The dead could do no wrong.
‘I hope Dad’s waiting for you in heaven, though. That’s nice. I like to think of that.’ Amber smiled. ‘For your sake, really. So you can be together again, like in Titanic. Although the woman in that was really old at the end, and then when she joined them all on the ship, she was young and back being Kate Winslet. Which was a bit convenient, wasn’t it? Does that mean you get to be at your best in heaven, like twenty-one, even if you’re very ancient and falling apart when you die? I think it’s a bit too convenient.’
Faye breathed an inward sigh of relief at this rapid turn in the conversation. It meant she didn’t need to discuss the concept of Amber’s father waiting patiently for her in heaven.
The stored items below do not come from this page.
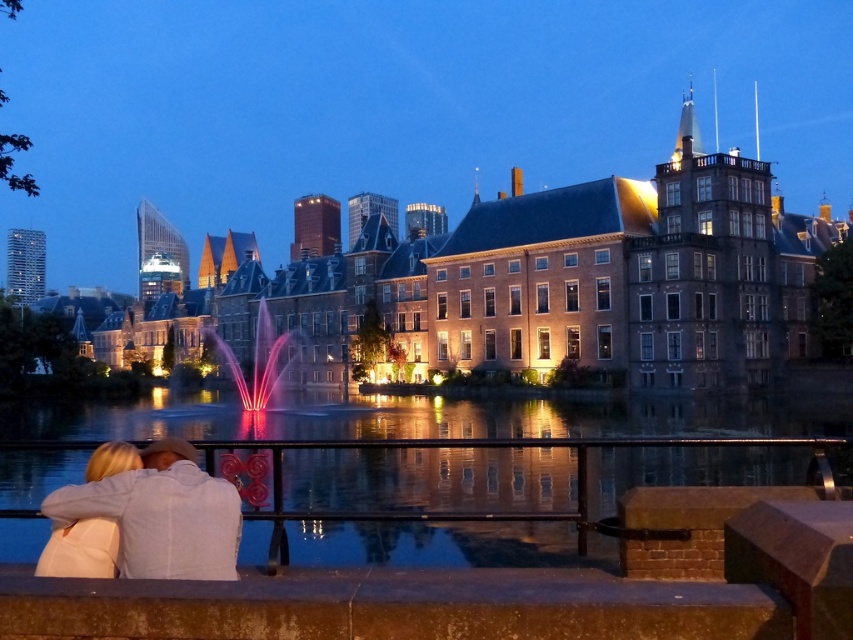 Question: Does light beige sweater at lower left appear under translucent glass fountain at center?

Choices:
 (A) yes
 (B) no

Answer: (A)

Question: Among these objects, which one is nearest to the camera?

Choices:
 (A) reflective glass water at lower center
 (B) light beige sweater at lower left
 (C) blonde hair at lower left

Answer: (B)

Question: Can you confirm if reflective glass water at lower center is wider than blonde hair at lower left?

Choices:
 (A) yes
 (B) no

Answer: (A)

Question: Which point is closer to the camera?

Choices:
 (A) (135, 413)
 (B) (265, 380)
 (C) (90, 576)

Answer: (C)

Question: Does light beige sweater at lower left appear under blonde hair at lower left?

Choices:
 (A) no
 (B) yes

Answer: (A)

Question: Which point is closer to the camera taking this photo?

Choices:
 (A) (49, 538)
 (B) (274, 340)

Answer: (A) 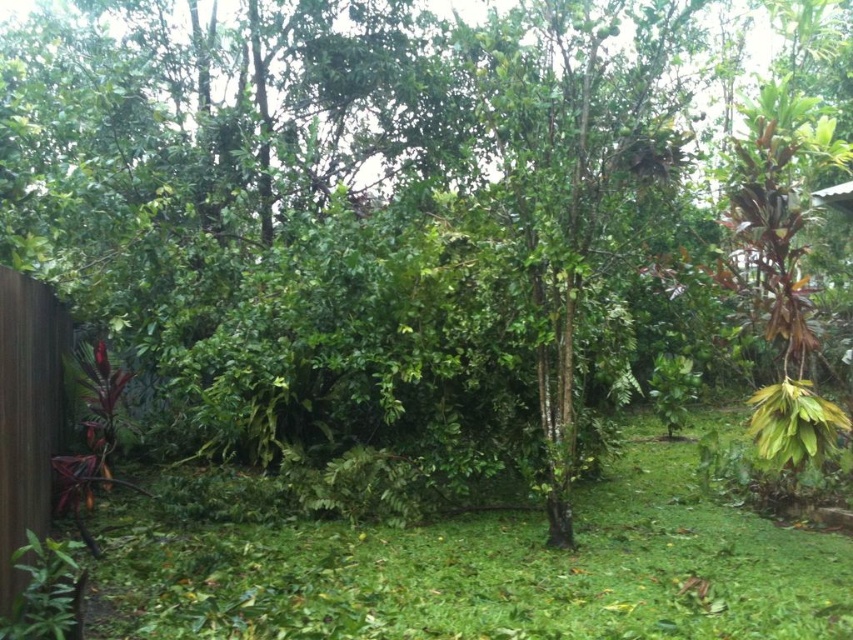 You are standing in the garden and want to place a small statue on the green grass at lower left. To ensure it is placed correctly, what are the coordinates where you should position the statue?

The coordinates for the green grass at lower left are at point (477, 570), so you should position the statue there.

You are standing in the garden and want to walk towards the brown wood fence at left. Which direction should you move relative to the green grass at lower left?

To reach the brown wood fence at left, you should move to the left of the green grass at lower left since the green grass at lower left is positioned to the right of the brown wood fence at left. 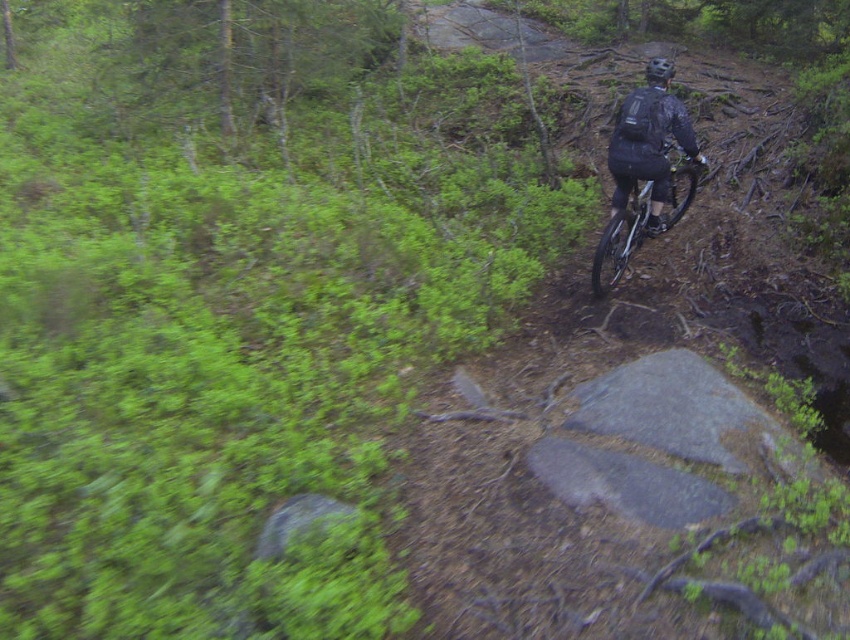 Does black matte jacket at upper right come behind matte black helmet at upper center?

No, it is in front of matte black helmet at upper center.

Where is `black matte jacket at upper right`? black matte jacket at upper right is located at coordinates pos(649,147).

Which is behind, point (616, 205) or point (656, 61)?

Positioned behind is point (616, 205).

I want to click on black matte jacket at upper right, so click(649, 147).

From the picture: Does black matte jacket at upper right have a lesser height compared to silver metallic bicycle at center?

Yes, black matte jacket at upper right is shorter than silver metallic bicycle at center.

Is black matte jacket at upper right bigger than silver metallic bicycle at center?

Incorrect, black matte jacket at upper right is not larger than silver metallic bicycle at center.

Does point (670, 104) come behind point (615, 257)?

No.

The width and height of the screenshot is (850, 640). Find the location of `black matte jacket at upper right`. black matte jacket at upper right is located at coordinates (649, 147).

Who is lower down, silver metallic bicycle at center or matte black helmet at upper center?

Positioned lower is silver metallic bicycle at center.

Which is behind, point (596, 250) or point (654, 56)?

The point (654, 56) is behind.

Does point (690, 168) come farther from viewer compared to point (655, 68)?

Yes, point (690, 168) is behind point (655, 68).

The height and width of the screenshot is (640, 850). What are the coordinates of `silver metallic bicycle at center` in the screenshot? It's located at (621, 240). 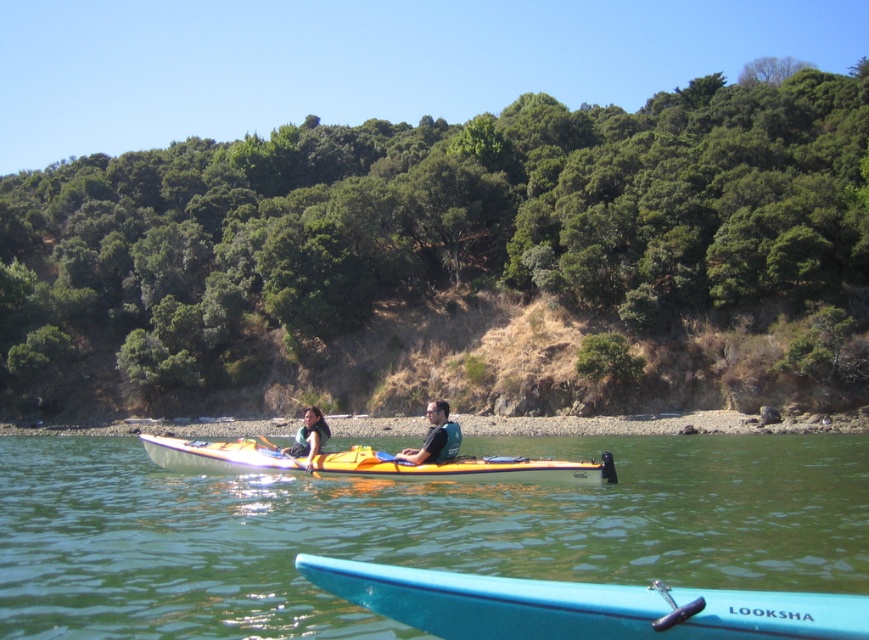 What do you see at coordinates (309, 436) in the screenshot? Image resolution: width=869 pixels, height=640 pixels. I see `matte green life vest at center` at bounding box center [309, 436].

This screenshot has width=869, height=640. Identify the location of matte green life vest at center. (309, 436).

Find the location of a particular element. This screenshot has width=869, height=640. matte green life vest at center is located at coordinates (309, 436).

Can you confirm if orange kayak at center is positioned below matte green life vest at center?

Yes.

Based on the photo, is orange kayak at center wider than matte green life vest at center?

In fact, orange kayak at center might be narrower than matte green life vest at center.

Which is in front, point (456, 426) or point (290, 445)?

Point (456, 426) is in front.

At what (x,y) coordinates should I click in order to perform the action: click on orange kayak at center. Please return your answer as a coordinate pair (x, y). This screenshot has height=640, width=869. Looking at the image, I should click on (433, 438).

Between blue plastic kayak at center and orange plastic kayak at center, which one is positioned lower?

blue plastic kayak at center is below.

Can you confirm if blue plastic kayak at center is positioned above orange plastic kayak at center?

No.

Who is more distant from viewer, [781,552] or [242,452]?

The point [242,452] is more distant.

Identify the location of blue plastic kayak at center. (408, 531). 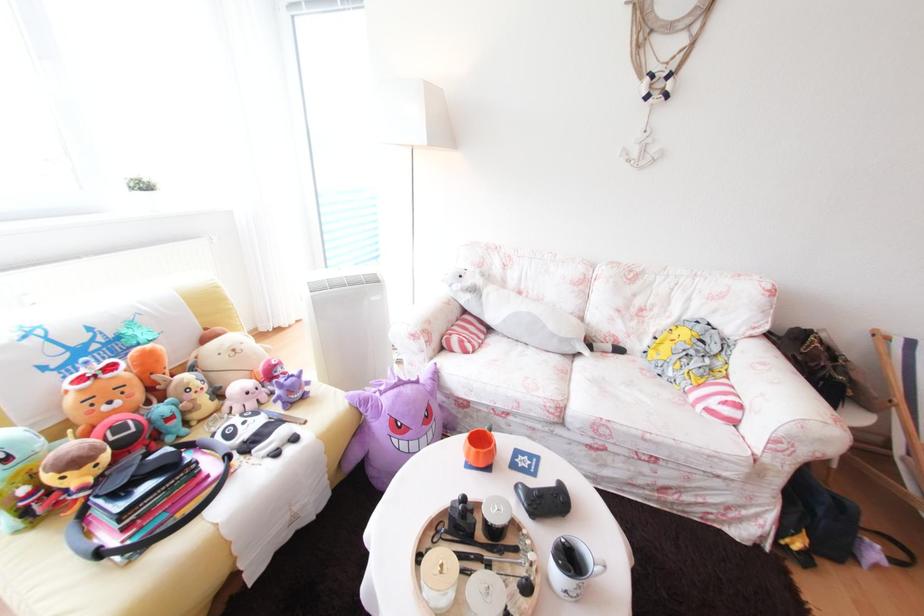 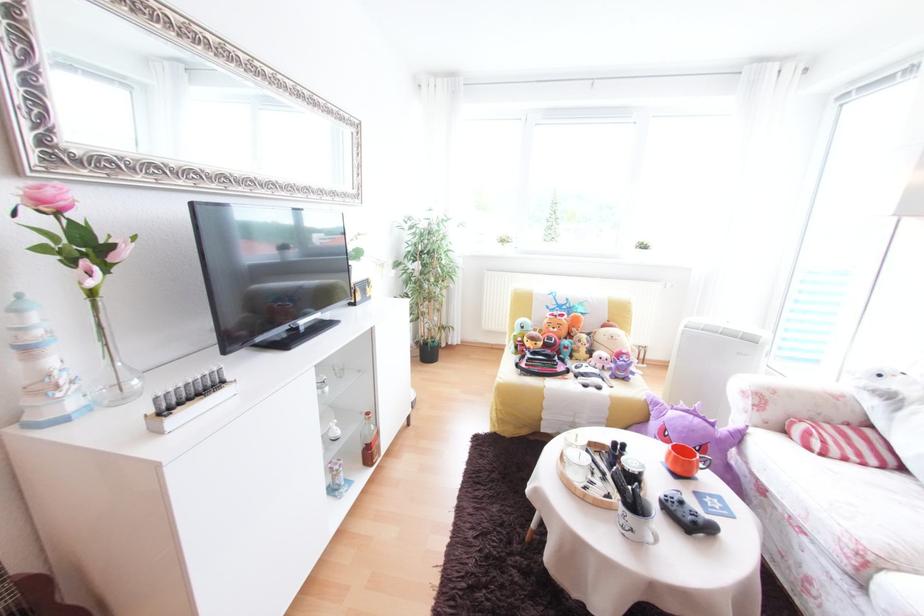 Locate, in the second image, the point that corresponds to (x=453, y=304) in the first image.

(834, 392) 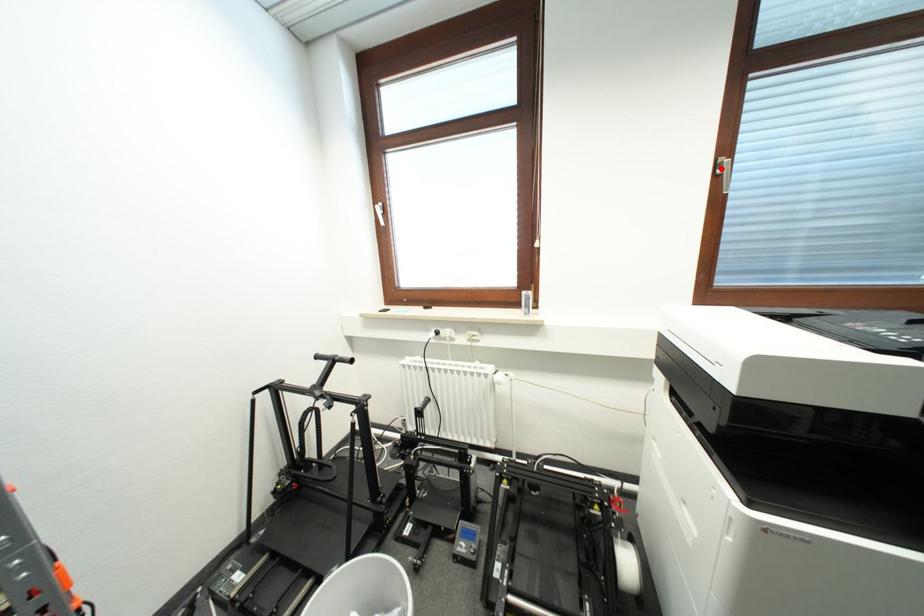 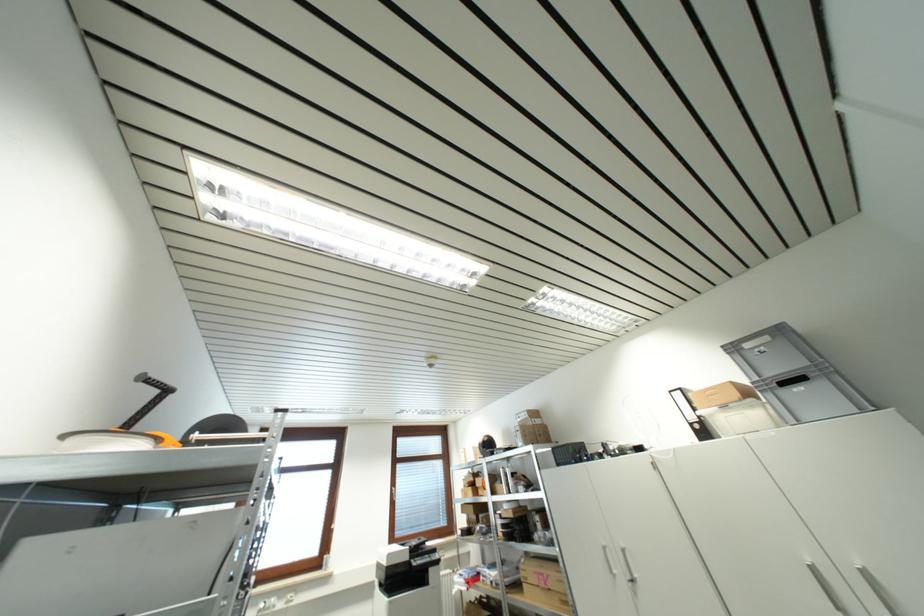 Question: I am providing you with two images of the same scene from different viewpoints. Image1 has a red point marked. In image2, the corresponding 3D location appears at what relative position? Reply with the corresponding letter.

Choices:
 (A) Closer
 (B) Farther

Answer: (B) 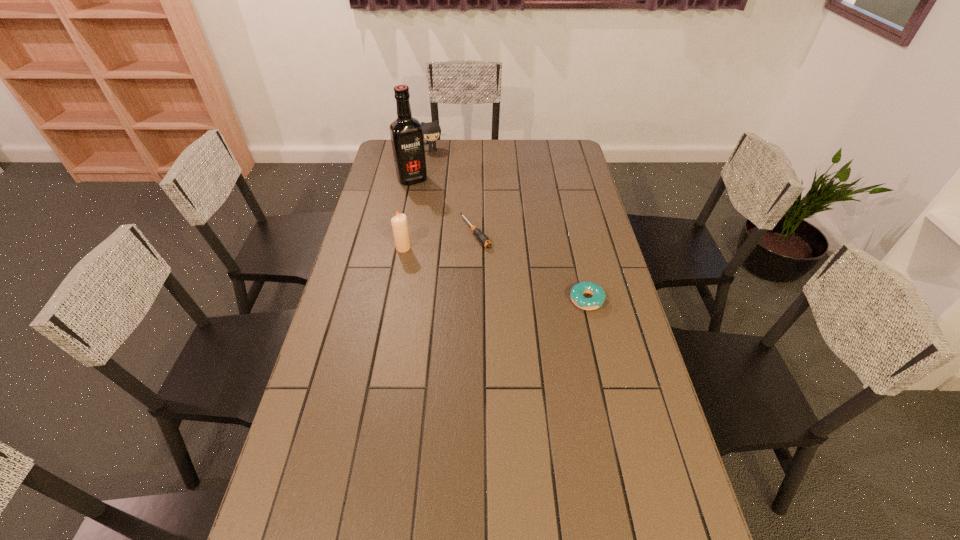 Identify the location of the second tallest object. This screenshot has width=960, height=540. (399, 223).

The height and width of the screenshot is (540, 960). In order to click on the rightmost object in this screenshot , I will do `click(577, 291)`.

At what (x,y) coordinates should I click in order to perform the action: click on the nearest object. Please return your answer as a coordinate pair (x, y). Looking at the image, I should click on (577, 291).

This screenshot has width=960, height=540. In order to click on kitten in this screenshot , I will do `click(431, 131)`.

At what (x,y) coordinates should I click in order to perform the action: click on the third tallest object. Please return your answer as a coordinate pair (x, y). This screenshot has height=540, width=960. Looking at the image, I should click on (431, 131).

At what (x,y) coordinates should I click in order to perform the action: click on screwdriver. Please return your answer as a coordinate pair (x, y). Image resolution: width=960 pixels, height=540 pixels. Looking at the image, I should click on (483, 239).

Find the location of `the second farthest object`. the second farthest object is located at coordinates (406, 132).

Find the location of `liquor`. liquor is located at coordinates (406, 132).

You are a GUI agent. You are given a task and a screenshot of the screen. Output one action in this format:
    pyautogui.click(x=<x>, y=<y>)
    Task: Click on the vacant space located on the front of the candle
    
    Given the screenshot: What is the action you would take?
    pyautogui.click(x=389, y=327)

Locate an element on the screen. This screenshot has height=540, width=960. vacant space located 0.240m on the back of the doughnut is located at coordinates (572, 240). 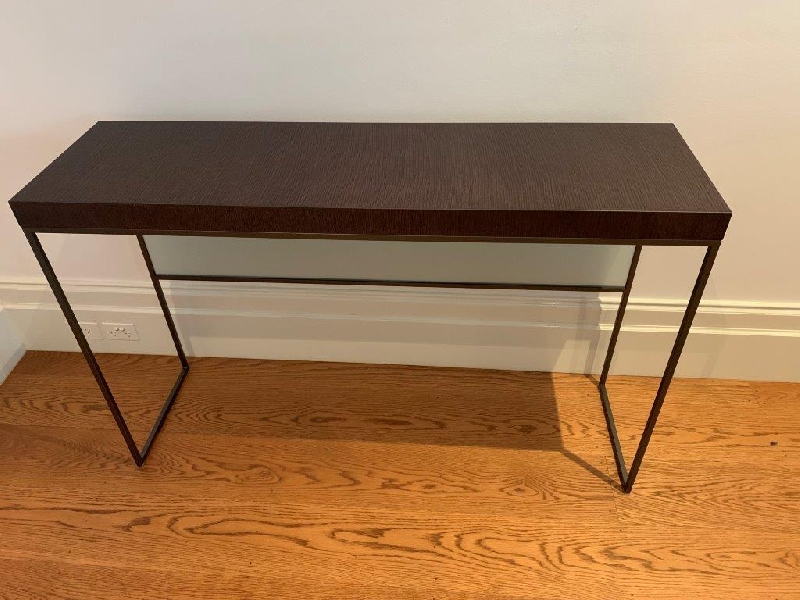 At what (x,y) coordinates should I click in order to perform the action: click on white wall. Please return your answer as a coordinate pair (x, y). This screenshot has height=600, width=800. Looking at the image, I should click on (152, 60). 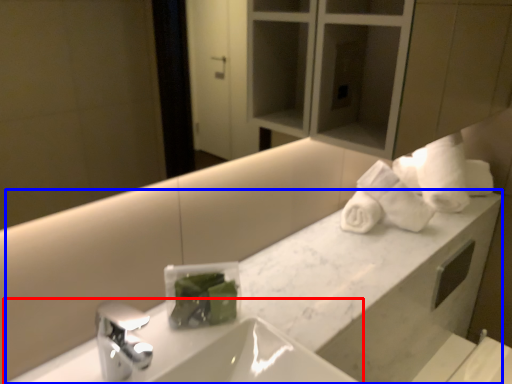 Question: Among these objects, which one is farthest to the camera, sink (highlighted by a red box) or counter (highlighted by a blue box)?

Choices:
 (A) sink
 (B) counter

Answer: (B) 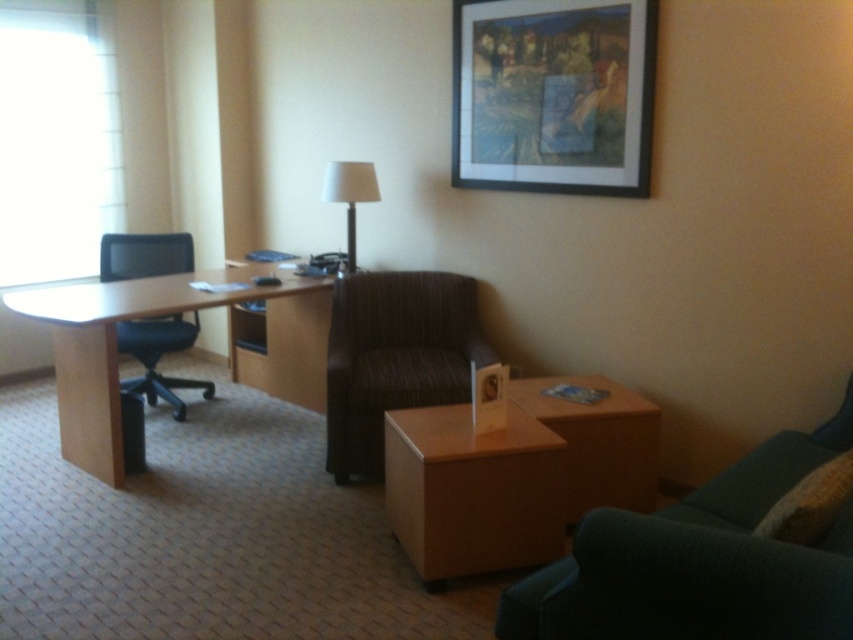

Not that he’d have waited. Patience had never been one of his virtues.
It was because saying he was there already would be a lie and now that Amber was older, it was getting harder and harder to lie. Adults lied to children all the time, little white ones for their own good. But time had turned Faye’s white lie into a giant black one and now she couldn’t stomach repeating it any more.
‘I think the whole problem with heaven is that nobody really knows anything about it,’ she said, copping out. ‘You’re supposed to believe even though you don’t know.’
Amber grimaced.
‘That’s what the whole faith thing is about,’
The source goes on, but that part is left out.